Photocatalytic Degradation of Crystal Violet (CV) Dye over Metal Oxide (MOx) Catalysts

Abstract

Crystal violet (CV) is an organic chloride salt and a triphenylmethane dye commonly used in the textile processing industry, also being used as a disinfectant and a biomedical stain. Although CV is widely used, it is carcinogenic to humans and is retained by industrial-produced effluent for an extended period. The different types of metal oxide (MOx) have impressive photocatalytic properties, allowing them to be utilized for pollutant degradation. The role of the photocatalyst is to facilitate oxidation and reduction processes by trapping light energy.
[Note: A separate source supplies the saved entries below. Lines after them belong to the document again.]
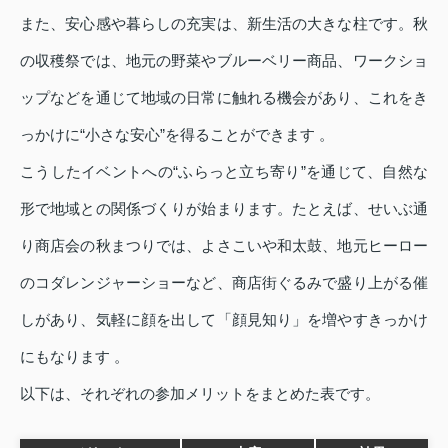
また、安心感や暮らしの充実は、新生活の大きな柱です。秋
の収穫祭では、地元の野菜やブルーベリー商品、ワークショ
ップなどを通じて地域の日常に触れる機会があり、これをき
っかけに“小さな安心”を得ることができます 。
こうしたイベントへの“ふらっと立ち寄り”を通じて、自然な
形で地域との関係づくりが始まります。たとえば、せいぶ通
り商店会の秋まつりでは、よさこいや和太鼓、地元ヒーロー
のコダレンジャーショーなど、商店街ぐるみで盛り上がる催
しがあり、気軽に顔を出して「顔見知り」を増やすきっかけ
にもなります 。
以下は、それぞれの参加メリットをまとめた表です。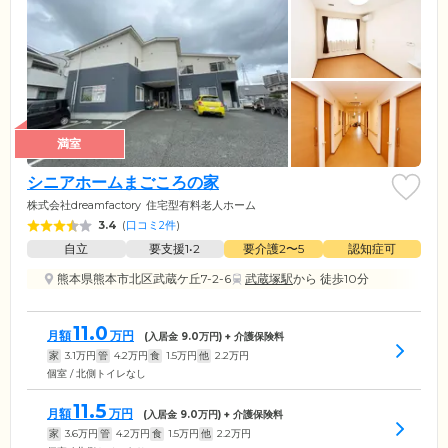
満室
シニアホームまごころの家
株式会社dreamfactory
住宅型有料老人ホーム
3.4
(
口コミ2件
)
自立
要支援1•2
要介護2〜5
認知症可
熊本県熊本市北区武蔵ケ丘7-2-6
武蔵塚駅
から 徒歩10分
11.0
月額
万円
(入居金
9.0
万円) + 介護保険料
家
3.1
万円
管
4.2
万円
食
1.5
万円
他
2.2
万円
個室 / 北側トイレなし
11.5
月額
万円
(入居金
9.0
万円) + 介護保険料
家
3.6
万円
管
4.2
万円
食
1.5
万円
他
2.2
万円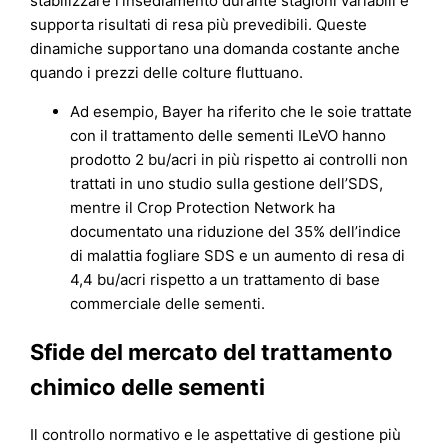
stabilizzare l’insediamento durante stagioni variabili e
supporta risultati di resa più prevedibili. Queste
dinamiche supportano una domanda costante anche
quando i prezzi delle colture fluttuano.
Ad esempio, Bayer ha riferito che le soie trattate
con il trattamento delle sementi ILeVO hanno
prodotto 2 bu/acri in più rispetto ai controlli non
trattati in uno studio sulla gestione dell’SDS,
mentre il Crop Protection Network ha
documentato una riduzione del 35% dell’indice
di malattia fogliare SDS e un aumento di resa di
4,4 bu/acri rispetto a un trattamento di base
commerciale delle sementi.
Sfide del mercato del trattamento
chimico delle sementi
Il controllo normativo e le aspettative di gestione più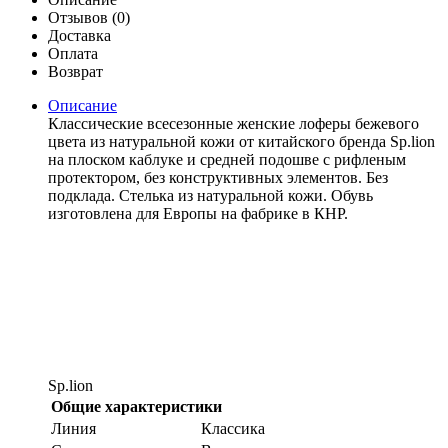
Отзывов (0)
Доставка
Оплата
Возврат
Описание
Классические всесезонные женские лоферы бежевого
цвета из натуральной кожи от китайского бренда Sp.lion
на плоском каблуке и средней подошве с рифленым
протектором, без конструктивных элементов. Без
подклада. Стелька из натуральной кожи. Обувь
изготовлена для Европы на фабрике в КНР.
Sp.lion
Общие характеристики
Линия
Классика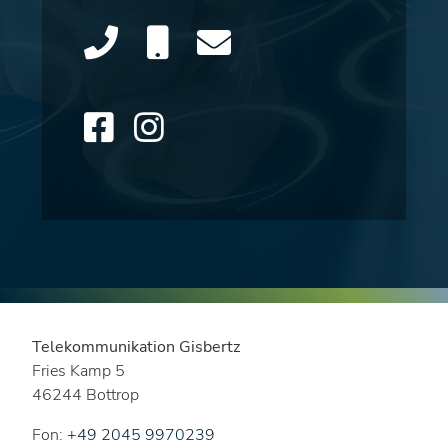
Telekommunikation Gisbertz
Fries Kamp 5
46244 Bottrop
Fon:
+49 2045 9970239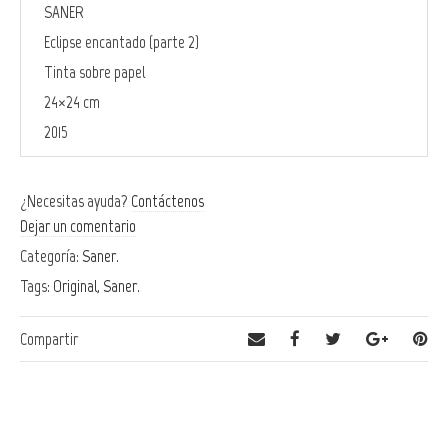
SANER
Eclipse encantado (parte 2)
Tinta sobre papel
24×24 cm
2015
¿Necesitas ayuda?
Contáctenos
Dejar un comentario
Categoría:
Saner
.
Tags:
Original
,
Saner
.
Compartir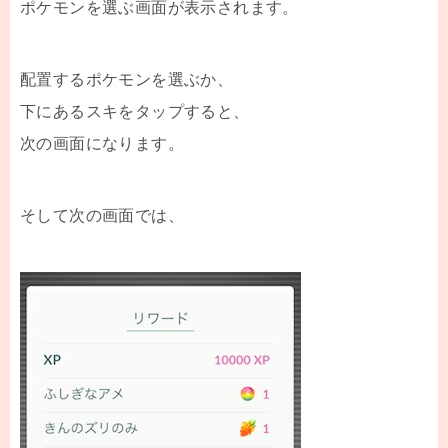
ポケモンを選ぶ画面が表示されます。
配置するポケモンを選ぶか、
下にあるスキをタップすると、
次の画面になります。
そして次の画面では、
In this study, we investigated different types of metal oxides, such as titanium dioxide (TiO2), zinc oxide (ZnO), zirconium dioxide (ZrO2), iron (III) oxide (Fe2O3), copper (II) oxide (CuO), copper (I) oxide (Cu2O), and niobium pentoxide (Nb2O5) for the CV decomposition reaction at ambient conditions. For characterization, BET and Raman spectroscopy were applied, providing findings showing that the surface area of the anatase TiO2 and ZnO were 5 m2/g and 12.1 m2/g, respectively. The activity tests over TiO2 and ZnO catalysts revealed that up to ~98% of the dye could be decomposed under UV irradiation in <2 h. The decomposition of CV is directly influenced by various factors, such as the types of MOx, the band gap–water splitting relationship, and the recombination rate of electron holes.